Calgary social organizations working with the City of Calgary to warm unhoused citizens during the recent cold snap said they’re making progress.
The Calgary Homeless Foundation, The Alex Community Health Centre, the Calgary Drop-In Centre and Calgary Transit provided an update Sunday. It come as overnight temperatures are expected to rebound to just below freezing.
On Dec. 20, Calgary city council approved $750,000 in emergency funding to help Calgary social agencies improve services as temperatures began to plunge.
At that time, Mayor Jyoti Gondek said the city needed to play the convener role to coordinate efforts. They have been working with these social agencies for the past few weeks.
“The city realizes that sometimes we don’t have the expertise, but we do have the ability to bring the different organizations together,” she said.
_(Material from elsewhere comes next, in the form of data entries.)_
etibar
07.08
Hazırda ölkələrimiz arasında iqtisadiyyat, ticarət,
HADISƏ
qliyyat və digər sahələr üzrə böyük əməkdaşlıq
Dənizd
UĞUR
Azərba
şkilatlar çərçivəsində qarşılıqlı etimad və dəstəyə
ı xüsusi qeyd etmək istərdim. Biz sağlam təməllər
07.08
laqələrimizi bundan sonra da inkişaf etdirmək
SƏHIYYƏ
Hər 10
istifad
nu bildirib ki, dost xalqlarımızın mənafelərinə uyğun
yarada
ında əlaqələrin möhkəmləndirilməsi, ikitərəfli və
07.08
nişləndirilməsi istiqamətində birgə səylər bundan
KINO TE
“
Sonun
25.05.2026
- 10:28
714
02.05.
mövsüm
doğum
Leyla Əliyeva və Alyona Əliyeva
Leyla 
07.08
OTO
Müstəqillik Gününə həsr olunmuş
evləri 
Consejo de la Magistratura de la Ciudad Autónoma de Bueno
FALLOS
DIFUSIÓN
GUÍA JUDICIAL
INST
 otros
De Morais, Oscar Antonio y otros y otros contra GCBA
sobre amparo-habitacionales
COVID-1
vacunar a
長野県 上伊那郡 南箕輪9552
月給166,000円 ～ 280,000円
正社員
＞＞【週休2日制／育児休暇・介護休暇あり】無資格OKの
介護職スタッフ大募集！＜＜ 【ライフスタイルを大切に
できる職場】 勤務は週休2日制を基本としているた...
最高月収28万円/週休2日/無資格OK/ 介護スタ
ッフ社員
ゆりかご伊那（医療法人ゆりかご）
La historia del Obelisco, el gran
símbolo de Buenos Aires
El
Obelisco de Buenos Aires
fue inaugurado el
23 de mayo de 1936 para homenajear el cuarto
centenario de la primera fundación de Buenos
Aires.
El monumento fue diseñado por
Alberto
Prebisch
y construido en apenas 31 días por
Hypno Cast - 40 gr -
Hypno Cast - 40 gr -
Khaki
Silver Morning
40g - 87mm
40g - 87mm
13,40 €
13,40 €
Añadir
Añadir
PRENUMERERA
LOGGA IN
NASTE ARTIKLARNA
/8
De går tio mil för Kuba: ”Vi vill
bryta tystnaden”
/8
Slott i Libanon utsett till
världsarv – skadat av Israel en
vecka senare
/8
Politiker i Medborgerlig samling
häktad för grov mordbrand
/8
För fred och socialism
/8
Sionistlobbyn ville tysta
Since then, Calgary has been hit hard by bitter cold with overnight lows well below minus 30 Celsius. Still, hundreds of Calgarians have remained outside. In a recent tweet, the Calgary Drop-In Centre said they’ve yet to reach their maximum capacity of 715 people overnight. During the recent cold, they’ve averaged 617 guests each night.
“Shelters have capacity to accommodate those in Calgary experiencing homelessness,” said Sandra Clarkson, Executive Director, Calgary Drop-In Centre.
“Shelters offer not just a warm place to sleep at night but additional supports including, food, washrooms, showers, health care, mental health and addiction support, with the goal to transition to long-term housing. We are here to help.”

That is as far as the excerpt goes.